There are no strict limits on reopening tax assessments. This issue should be resolved, leveraging faceless assessment systems
That India is a highly litiguous society is a well known fact. According to http://www.bloombergquint.com, (September 29), Covid slowed down the economy but not the filing of cases in courts. An astonishing 40 million cases are piled up in courts and tribunals across the country with the Allahabad High Court leading the chart with 7.46 lakh cases followed by Punjab and Haryana HC (6.07 lakh) and the Madras High Court (5.7 lakh).
Tax assessments have nothing conclusive about them. An assessment can be reopened any number of times though the threshold has been gradually brought down over the years. Assessments once completed shall be final for all times, except when the tax authorities at the highest level establish that the tax-payer has deliberately concealed income. To get to this point, the tax department may not be comfortable with the level of scrutiny currently performed. This should be certainly tightened. For this, the faceless assessment process should be leveraged fully. A panel of commissioners should scrutinise every case above a threshold.
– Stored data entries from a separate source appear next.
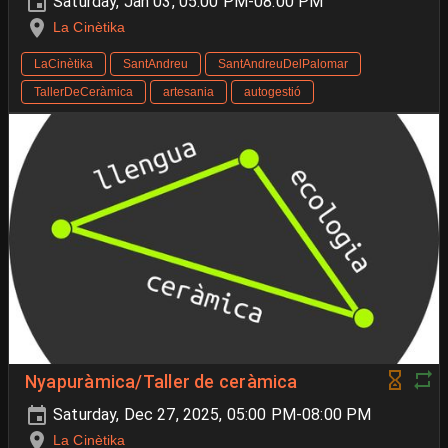
Saturday, Jan 03, 05:00 PM-08:00 PM
La Cinètika
LaCinètika
SantAndreu
SantAndreuDelPalomar
TallerDeCeràmica
artesania
autogestió
Nyapuràmica/Taller de ceràmica
Saturday, Dec 27, 2025, 05:00 PM-08:00 PM
La Cinètika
Scrap high pitched assessments
High-pitched assessments and the consequent recovery process often clog the courts with writs and stay petitions.
An easy solution for this problem is that in cases where the tax assessment results in a taxable income exceeding 125 per cent of the returned income, the assessment shall be a draft order and the tax payer can file an appeal to the tribunal with the rider that disposal shall be time-bound. The tax demand shall be enforceable only after giving effect to the tribunal order.
Each city should have an arbitrator and an ombudsman for settling (with no scope for further appeal) tax demands up to, say, ₹5 crore. The appointees should inspire confidence to access this option.
The law is very clear that High Courts should admit appeals against tribunal orders only on ‘substantial questions of law’. However, it is often seen that courts keep a low threshold and admit almost all cases.
The myth that all cases are a mixed question of law and facts is responsible for this spate of admission . Unlike in civil appeals, where the court has a duty to correct a perverse appreciation of facts by the trial court, in tax matters the scope of appeal is very narrow under the governing law and should be strictly abided by.
Transfer pricing cases reaching higher court is an example of this criticism.
It is quite possible that a tribunal gives a patently bad judgment; but the remedy is in setting right the institution and removing errant members and not for a High Court to correct every mistake done by lower authorities.
Any tax appeal pending in a High Court beyond two years is a reflection of the poor administration of the court concerned. There must be only a limited number of, say, five High Courts designated to hear tax cases. This will lead to greater convergence of views and more specialisation which this branch of law badly needs.
Getting the final act ready
The Supreme Court has over the years become another appeals court and the mountain of pendency is impacting its image. Here, again, the statistics on Special Leave Petitions admitted versus rejected is quite revealing.
If the Supreme Court has pendency, can it exhort lower courts for better efficiency? No case should be admitted in tax matters unless there is patent divergence of views of two or more High Courts.
It is hoped that the powers that be reflect on these suggestions and the upcoming Budget address some of the points.
As the tag line in the advertisement of a famous spirits company exhorts its customers to “enjoy responsibly”, let the motto in our country be “litigate responsibly”.